Provided entries:
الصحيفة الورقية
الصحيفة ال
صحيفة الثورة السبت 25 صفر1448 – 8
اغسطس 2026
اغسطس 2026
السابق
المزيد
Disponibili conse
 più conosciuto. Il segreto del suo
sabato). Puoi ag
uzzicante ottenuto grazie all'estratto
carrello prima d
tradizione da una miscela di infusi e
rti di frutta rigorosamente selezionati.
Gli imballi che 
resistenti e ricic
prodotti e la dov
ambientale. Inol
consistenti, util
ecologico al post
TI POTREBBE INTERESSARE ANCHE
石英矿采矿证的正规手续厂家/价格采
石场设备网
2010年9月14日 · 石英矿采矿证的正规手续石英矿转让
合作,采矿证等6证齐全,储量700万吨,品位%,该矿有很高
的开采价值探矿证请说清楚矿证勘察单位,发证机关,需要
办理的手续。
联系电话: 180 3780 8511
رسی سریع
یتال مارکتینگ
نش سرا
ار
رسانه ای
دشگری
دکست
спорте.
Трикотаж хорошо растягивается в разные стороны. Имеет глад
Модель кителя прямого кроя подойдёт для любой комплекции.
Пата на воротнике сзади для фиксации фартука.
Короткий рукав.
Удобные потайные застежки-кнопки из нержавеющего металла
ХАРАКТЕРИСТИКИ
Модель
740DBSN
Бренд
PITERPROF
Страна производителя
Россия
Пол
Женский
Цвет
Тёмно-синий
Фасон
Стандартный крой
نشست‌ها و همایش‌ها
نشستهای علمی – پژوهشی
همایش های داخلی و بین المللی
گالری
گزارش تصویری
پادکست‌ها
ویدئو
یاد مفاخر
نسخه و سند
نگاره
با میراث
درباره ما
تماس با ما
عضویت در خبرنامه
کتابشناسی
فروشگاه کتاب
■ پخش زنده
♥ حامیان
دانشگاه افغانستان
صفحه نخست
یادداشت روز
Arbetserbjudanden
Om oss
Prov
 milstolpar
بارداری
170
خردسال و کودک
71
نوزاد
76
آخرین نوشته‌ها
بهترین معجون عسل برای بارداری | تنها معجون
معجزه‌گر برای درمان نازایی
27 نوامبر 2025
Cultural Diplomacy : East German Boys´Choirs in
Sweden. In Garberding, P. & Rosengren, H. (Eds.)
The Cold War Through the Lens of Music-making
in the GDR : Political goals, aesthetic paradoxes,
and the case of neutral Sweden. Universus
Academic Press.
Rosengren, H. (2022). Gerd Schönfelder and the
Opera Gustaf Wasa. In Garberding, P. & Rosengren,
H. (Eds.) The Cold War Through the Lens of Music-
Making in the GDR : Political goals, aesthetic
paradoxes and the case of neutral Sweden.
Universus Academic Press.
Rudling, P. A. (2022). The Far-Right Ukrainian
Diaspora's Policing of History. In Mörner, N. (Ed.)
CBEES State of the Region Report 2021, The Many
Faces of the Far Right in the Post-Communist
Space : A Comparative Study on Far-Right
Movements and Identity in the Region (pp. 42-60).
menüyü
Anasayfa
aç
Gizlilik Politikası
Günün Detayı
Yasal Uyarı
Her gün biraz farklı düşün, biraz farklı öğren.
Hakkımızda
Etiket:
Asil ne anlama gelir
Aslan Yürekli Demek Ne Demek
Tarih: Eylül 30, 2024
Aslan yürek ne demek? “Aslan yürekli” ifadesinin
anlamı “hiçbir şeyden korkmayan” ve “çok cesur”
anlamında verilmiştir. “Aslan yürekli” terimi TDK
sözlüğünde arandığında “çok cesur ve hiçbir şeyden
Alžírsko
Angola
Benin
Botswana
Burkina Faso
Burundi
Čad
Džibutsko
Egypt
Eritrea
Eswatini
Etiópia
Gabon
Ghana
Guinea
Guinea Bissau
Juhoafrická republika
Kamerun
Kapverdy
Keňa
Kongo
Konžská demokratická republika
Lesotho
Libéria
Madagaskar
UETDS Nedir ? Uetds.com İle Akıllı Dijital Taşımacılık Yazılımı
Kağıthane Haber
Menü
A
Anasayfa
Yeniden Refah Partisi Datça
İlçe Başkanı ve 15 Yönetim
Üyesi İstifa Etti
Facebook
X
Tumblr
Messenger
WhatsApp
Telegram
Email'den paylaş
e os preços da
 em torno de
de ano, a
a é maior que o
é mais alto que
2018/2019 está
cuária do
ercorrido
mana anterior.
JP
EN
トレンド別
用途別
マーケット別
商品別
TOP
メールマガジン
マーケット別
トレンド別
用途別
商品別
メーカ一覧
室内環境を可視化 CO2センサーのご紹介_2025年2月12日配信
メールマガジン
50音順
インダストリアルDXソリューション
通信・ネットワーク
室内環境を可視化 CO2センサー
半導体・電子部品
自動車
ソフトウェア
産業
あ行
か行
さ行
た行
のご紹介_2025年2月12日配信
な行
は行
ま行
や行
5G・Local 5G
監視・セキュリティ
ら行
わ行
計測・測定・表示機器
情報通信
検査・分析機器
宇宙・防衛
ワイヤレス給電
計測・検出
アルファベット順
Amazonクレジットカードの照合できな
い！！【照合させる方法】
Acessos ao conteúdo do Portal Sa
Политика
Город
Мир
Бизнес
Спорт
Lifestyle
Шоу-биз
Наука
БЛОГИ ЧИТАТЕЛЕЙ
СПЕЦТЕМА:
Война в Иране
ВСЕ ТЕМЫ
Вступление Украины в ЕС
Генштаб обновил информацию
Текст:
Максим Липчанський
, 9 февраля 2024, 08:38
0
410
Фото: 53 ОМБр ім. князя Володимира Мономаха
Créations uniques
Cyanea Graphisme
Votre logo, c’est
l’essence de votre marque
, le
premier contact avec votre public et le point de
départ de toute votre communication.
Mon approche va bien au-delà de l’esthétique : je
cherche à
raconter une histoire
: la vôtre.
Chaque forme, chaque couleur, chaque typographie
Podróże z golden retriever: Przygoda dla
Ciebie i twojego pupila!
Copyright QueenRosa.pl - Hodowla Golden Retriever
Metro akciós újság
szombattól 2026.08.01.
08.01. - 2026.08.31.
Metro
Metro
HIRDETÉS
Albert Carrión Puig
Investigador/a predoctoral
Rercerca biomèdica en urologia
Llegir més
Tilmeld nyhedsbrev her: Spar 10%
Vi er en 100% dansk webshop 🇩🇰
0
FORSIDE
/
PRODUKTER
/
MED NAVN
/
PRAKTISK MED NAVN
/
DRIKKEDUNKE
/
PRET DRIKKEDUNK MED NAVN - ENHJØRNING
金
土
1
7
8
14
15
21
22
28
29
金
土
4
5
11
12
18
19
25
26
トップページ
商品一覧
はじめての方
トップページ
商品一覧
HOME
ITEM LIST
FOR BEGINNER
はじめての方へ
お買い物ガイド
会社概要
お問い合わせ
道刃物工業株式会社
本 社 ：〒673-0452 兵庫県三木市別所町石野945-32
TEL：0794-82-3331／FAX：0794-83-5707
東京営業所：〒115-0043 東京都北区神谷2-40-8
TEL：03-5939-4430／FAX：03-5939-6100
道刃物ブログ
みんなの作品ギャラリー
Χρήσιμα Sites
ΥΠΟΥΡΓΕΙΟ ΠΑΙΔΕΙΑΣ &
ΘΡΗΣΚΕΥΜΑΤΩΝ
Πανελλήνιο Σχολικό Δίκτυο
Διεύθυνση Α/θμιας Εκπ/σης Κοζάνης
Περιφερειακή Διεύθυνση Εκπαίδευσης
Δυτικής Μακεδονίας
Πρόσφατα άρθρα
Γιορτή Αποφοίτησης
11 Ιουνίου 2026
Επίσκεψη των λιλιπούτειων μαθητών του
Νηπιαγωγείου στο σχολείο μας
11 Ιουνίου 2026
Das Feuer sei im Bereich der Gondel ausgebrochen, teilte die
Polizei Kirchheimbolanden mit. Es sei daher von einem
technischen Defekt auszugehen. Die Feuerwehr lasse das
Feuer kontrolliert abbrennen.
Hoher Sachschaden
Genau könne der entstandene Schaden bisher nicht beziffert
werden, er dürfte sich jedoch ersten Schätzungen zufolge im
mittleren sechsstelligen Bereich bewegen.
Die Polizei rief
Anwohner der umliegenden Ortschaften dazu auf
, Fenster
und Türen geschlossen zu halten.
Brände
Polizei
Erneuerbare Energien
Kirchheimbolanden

What the task asks: Every line from the one with "Die Polizei rief" to the end of the records above should be returned exactly, and no other lines.

Problem solution:
Die Polizei rief
Anwohner der umliegenden Ortschaften dazu auf
, Fenster
und Türen geschlossen zu halten.
Brände
Polizei
Erneuerbare Energien
Kirchheimbolanden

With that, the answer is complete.